What is the orthocentre of a triangle with corners at \[\left( 4,3 \right),\left( 9,5 \right),\left( 7,6 \right)\]?

Answer 1

Hint: In this problem, we have to find the orthocentre with the given three points. Here we have given three points, we can first use the points to find the slope of the sides. We can then use the slope and the corresponding point, which we can substitute in the slope point form to find an equation. By this method we can find another equation. We will be having two equations, which we have to solve for the value of x and y which is the orthocentre.

Complete step by step solution:
Here we have to find the orthocentre.
We are given three points \[\left( 4,3 \right),\left( 9,5 \right),\left( 7,6 \right)\].
We can now draw the diagram with the given three points.

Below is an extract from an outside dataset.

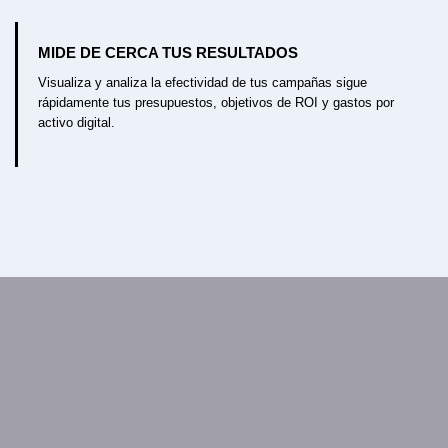
MIDE DE CERCA TUS RESULTADOS
Visualiza y analiza la efectividad de tus campañas sigue
rápidamente tus presupuestos, objetivos de ROI y gastos por
activo digital.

We know that the formula for slope using points is,
\[m=\dfrac{{{y}_{2}}-{{y}_{1}}}{{{x}_{2}}-{{x}_{1}}}\]
We can now find the slope of AB from the above formula with the given points \[A\left( 4,3 \right),B\left( 9,5 \right)\], we get
\[{{m}_{AB}}=\dfrac{5-3}{9-4}=\dfrac{2}{5}\]
We know that CF is perpendicular to AB, therefore the slope of CF is \[-\dfrac{1}{{{m}_{AB}}}\].
Slope of CF is, \[{{m}_{CF}}=-\dfrac{5}{2}\]
We can now find the slope of BC from the above formula with the given points \[B\left( 9,5 \right),C\left( 7,6 \right)\], we get
\[{{m}_{BC}}=\dfrac{6-5}{7-9}=-\dfrac{1}{2}\]
We know that AD is perpendicular to BC, therefore the slope of AD is \[-\dfrac{1}{{{m}_{BC}}}\].
Slope of AD is, \[{{m}_{AD}}=2\]
We can now find the equation of two lines using the above slope using the slope point form,
\[\left( y-{{y}_{1}} \right)=m\left( x-{{x}_{1}} \right)\]
We can now find the equation of CF whose point is \[\left( 7,6 \right)\] and slope is \[{{m}_{CF}}=-\dfrac{5}{2}\].
\[\begin{align}
  & \Rightarrow y-6=-\dfrac{5}{2}\left( x-7 \right) \\
 & \Rightarrow 5x+2y=47.....(1) \\
\end{align}\]
We can now find the equation of AD whose point is \[\left( 4,3 \right)\] and slope is \[{{m}_{AD}}=2\].
\[\begin{align}
  & \Rightarrow y-3=2\left( x-4 \right) \\
 & \Rightarrow 2x-y=5.....(2) \\
\end{align}\]
We can now solve the equation (1) and (2), we get
We can multiply 2 in the equation (2) and we can add the equation (1) and (2), we get
\[\begin{align}
  & \Rightarrow 5x+2y-47+4x-2y-10=0 \\
 & \Rightarrow 9x=57 \\
 & \Rightarrow x=\dfrac{19}{3} \\
\end{align}\]
We can now substitute the value of x in (2), we get
\[\begin{align}
  & \Rightarrow 2\left( \dfrac{19}{3} \right)-y=5 \\
 & \Rightarrow y=\dfrac{23}{3} \\
\end{align}\]
Therefore, the coordinates of the orthocentre, \[O=\left( \dfrac{19}{3},\dfrac{23}{3} \right)\].

Note: We should always remember that we can find the slope using the formula \[m=\dfrac{{{y}_{2}}-{{y}_{1}}}{{{x}_{2}}-{{x}_{1}}}\], when we have two points. We can find an equation, if we have a slope and a point using the slope point form. We should know that, slope of the perpendicular line is the negative of reciprocal of the slope of the given line.